半銅貨は5ゴルド、半銀貨は500ゴルドといった具合だ。

 ちなみに銅貨の下は、屑鉄で作られた銭貨や豆貨といったものが適当に使われている。


 勇馬は税の支払として大銅貨5枚(500ゴルド)を兵士に支払った。


 神にもらった餞別は、大銅貨10枚、銀貨10枚、大銀貨3枚だったため早速大銅貨が5枚に減ってしまった。

  


「黒髪に黒目とは東の出身か?」


 入市税を支払うときに門番の兵士にそう声を掛けられた。


 この大陸からはるか東には別の大陸や島々があると言われており、その地域の出身者やその血筋の者には黒髪黒目の者が多いと言われている。

 勇馬に話し掛けた兵士はもとより、列に並んでいる一般人たちの中に黒髪に黒目の者はいない。

 しかしだからといってこの大陸に他にはいないというほどではなく、あくまでも少数派というだけの話である。幸いなことに特段差別や偏見の対象とはなっていない。


 勇馬は曖昧に「はあ」とだけ言ってごまかした。


 勇馬は黒髪黒目以外では、取り立てて目立つことはない格好をしている。

 服装は神の世界では寝巻だったはずだがこの世界に降り立ったときにはこの大陸の一般的な服装になっていた。

 綿製の長そでシャツに長ズボン、靴は革製だ。



「さて、まずは住むところをどうにかしないとな」

 

 この世界では家を持つか借りる以外に宿を転々とする者も少なからず存在する。

 冒険者や行商人が数多く存在するため必然的にそれらの需要を充たすだけの相当数の宿屋が存在している。

 ちなみにこの世界では、家を持たない一人身の者が平均的な生活をするのに1日だいたい2000ゴルドで生活できると言われている。

 

 神からもらった餞別の合計は4万1000ゴルド。

 入市税で500ゴルドを使ったため残り4万500ゴルドとはなったが20日程度は生活できる計算だ。
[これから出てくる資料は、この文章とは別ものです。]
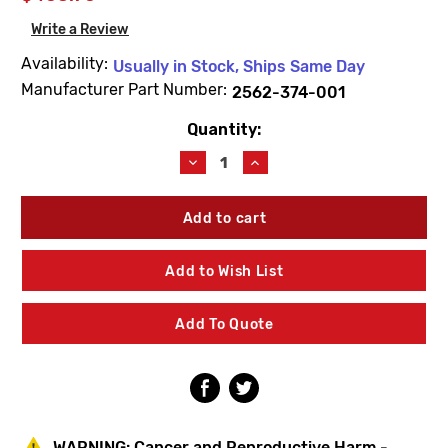
Write a Review
Availability:
Usually in Stock, Ships Same Day
Manufacturer Part Number:
2562-374-001
Quantity:
Current
Stock:
Decrease
Increase
Quantity
Quantity
of
of
Acorn
Acorn
2562-
2562-
374-
374-
001
001
Add to Wish List
9VDC
9VDC
Sensor
Sensor
Assembly
Assembly
Add To Quote
Less
Less
Clips
Clips
WARNING:
Cancer and Reproductive Harm -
 勇馬は当面の拠点となる落ち着いて休める場所を探すことにした。


 今の手持ちでは到底住まいを借りることは望めない。

 そもそもこの街に逗留し続けるかどうかも未定である。

 とりあえずは宿をとることにした。



 勇馬は宿の場所を尋ねるため街の中を警邏けいらしていた兵士に声を掛けた。

 なるべく人当りのよさそうな、いかつくない兵士を探してのことだ。


「大部屋でもいいというのであれば安いところもあるが、個室となると中ランク以上の宿になるな。『宿り木』という宿がお勧めだ。建物自体そこまで新しくはないが設備には力を入れているし値段も手ごろで食事もいいと評判の店だ。この道をまっすぐ進んで、大時計のある時計塔を右に曲がれば右手側にあるぞ」


 親切な兵士がお勧めの宿を教えてくれたので勇馬は礼を言うと言われたとおりに歩いた。

 

 そうして、『宿り木』と書かれた看板を見つけることができた。

 勇馬が建物の中に入ると若い女性が受付をしていた。ショートカットのくすんだ赤色の髪をしていたその女性は勇馬に気付くと接客用の笑みを浮かべた。年齢は10代後半、日本でいえば高校生か大学生になったばかりぐらいだろうか。


「いらっしゃいませ。お一人様ですか?」


「ああ……はい」


 自分とあまり歳が変わらない女性があまりにも堂々とかつ自然に接客してきたので勇馬は思わずどもってしまった。

 この世界では15歳で成人となるためこの若い女性も社会人経験はある程度積んでいるのだろう。


「素泊まりで1泊1000ゴルドです。朝晩の食事付にする場合は1食あたり100ゴルドの追加でご提供できます。ここはお昼には食堂をしていますので、昼食にもご利用いただけます」


「じゃあ今日の夕食と明日の朝食の2食付にしてください。明日以降も当面は宿泊する予定ですが食事についてはその都度ということでお願いします」


「かしこまりました。お代は1200ゴルドになります。お部屋は2階の203号室をご利用下さい」


 勇馬は銀貨1枚と大銅貨2枚を支払うと鍵を受け取り2階へと続く階段を上って部屋に入った。

 部屋にはベッドと一対の机と椅子があり、壁際にはクローゼットが置かれている。

 

 勇馬は見知らぬ世界であり勝手の知らない街に来たことの緊張が緩み部屋に入ると思わずベッドにダイブした。


 勇馬としては中世ヨーロッパ風の街ということで衛生面に不安を抱いていたが、ベッドに置かれているのは清潔そうな白いシーツに包まれた敷布団だ。

 綿製のかけ布団もあり、休むのに不足はなかった。



 意図せず来てしまった異世界での緊張が解け、勇馬はうとうととしてしまった。